First publishedin World Highways
A pan-European research project is investigating the use of electro-fragmentation to help recycle fibre-reinforced concrete (FRC).
Increasingly used in civil applications such as tunnels and bridge decks, FRC can be challenging to recycle because of the difficulty in separating the tiny fibres from the concrete material. “Most of the research into FRC is about the formulation or the application of the material,” said Kathy Bru, a process engineer at research organisation BRGM. “We are looking ahead 20 or 30 years to the end-of-life so that we can recycle and reuse again.”
The project is part of a bigger European research programme called HISER led by Spanish company Tecnalia, a research-to-market product consultancy. It aims to find better ways to cope with the 461 million tonnes of construction and demolition waste, excluding excavated material, produced every year in the European Union.
As well as looking for new recycling techniques to improve the value of waste materials,
some of the 25 partners are examining how specification can be changed to include more recycled materials in new construction projects.
Electro-fragmentation is a process that applies a high-voltage electrical charge into the material. It creates a shock, akin to a lightning strike or a demolition blast. The shock is concentrated at the interface between the different materials, which separates them out. The process was developed for mineral processing.

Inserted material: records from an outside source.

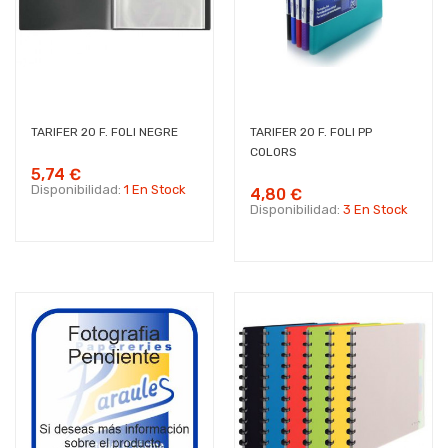
TARIFER 20 F. FOLI NEGRE
TARIFER 20 F. FOLI PP
COLORS
5,74 €
Disponibilidad:
1 En Stock
4,80 €
Disponibilidad:
3 En Stock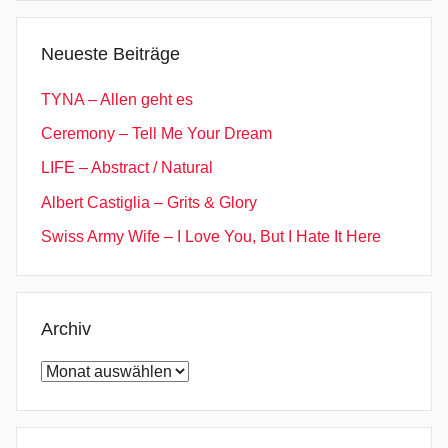
Neueste Beiträge
TYNA – Allen geht es
Ceremony – Tell Me Your Dream
LIFE – Abstract / Natural
Albert Castiglia – Grits & Glory
Swiss Army Wife – I Love You, But I Hate It Here
Archiv
Archiv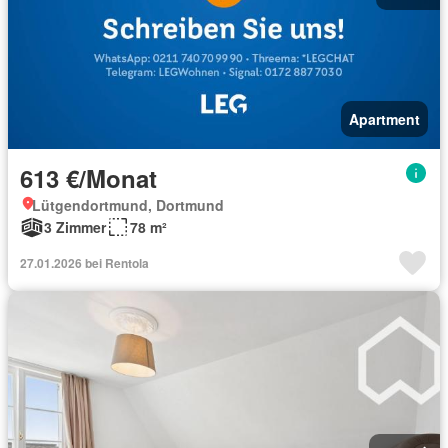
Apartment
613 €/Monat
Lütgendortmund, Dortmund
3 Zimmer
78 m²
27.01.2026 bei Rentola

To date, the project has tested a small sample in the laboratories of Lafarge. The results reportedly look promising, with the possibility of reusing both fibres and concrete elements. Researchers are now working on FRC originating from the demolition of an experimental FRC bridge.
The next steps will be to evaluate the cost, in terms of cash and carbon, said Bru: “It’s also very important to consider the economic and environmental impact of new technology to ensure that what we think are good ideas are also good from an economic and environmental perspective.”